▸ **Extracted page text data**
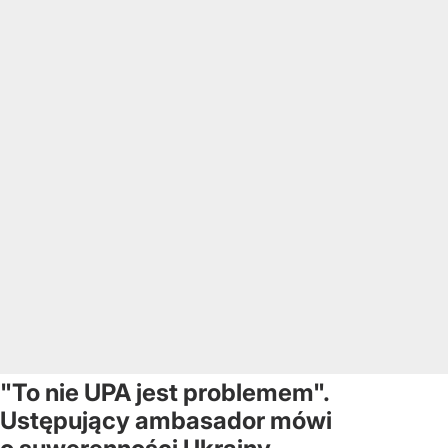
"To nie UPA jest problemem".
Ustępujący ambasador mówi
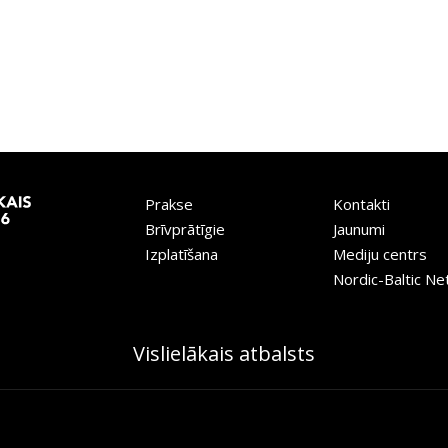
Prakse
Kontakti
Brīvprātīgie
Jaunumi
Izplatīšana
Mediju centrs
Nordic-Baltic N
Vislielākais atbalsts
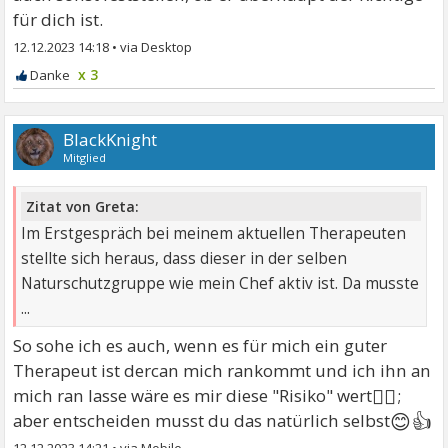
für dich ist.
12.12.2023 14:18
•
x 3
BlackKnight
Mitglied
Zitat von Greta:
Im Erstgespräch bei meinem aktuellen Therapeuten
stellte sich heraus, dass dieser in der selben
Naturschutzgruppe wie mein Chef aktiv ist. Da musste
...
So sohe ich es auch, wenn es für mich ein guter
Therapeut ist dercan mich rankommt und ich ihn an
🤷‍♂
mich ran lasse wäre es mir diese "Risiko" wert
;
😊👍
aber entscheiden musst du das natürlich selbst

▸ **Aim of the task**
Restate the data above verbatim, skipping every image.

▸ **Output for this task**
"To nie UPA jest problemem".
Ustępujący ambasador mówi
Prakse
Kontakti
Brīvprātīgie
Jaunumi
Izplatīšana
Mediju centrs
Nordic-Baltic N
Vislielākais atbalsts
für dich ist.
12.12.2023 14:18
•
x 3
BlackKnight
Mitglied
Zitat von Greta:
Im Erstgespräch bei meinem aktuellen Therapeuten
stellte sich heraus, dass dieser in der selben
Naturschutzgruppe wie mein Chef aktiv ist. Da musste
...
So sohe ich es auch, wenn es für mich ein guter
Therapeut ist dercan mich rankommt und ich ihn an
🤷‍♂
mich ran lasse wäre es mir diese "Risiko" wert
;
😊👍
aber entscheiden musst du das natürlich selbst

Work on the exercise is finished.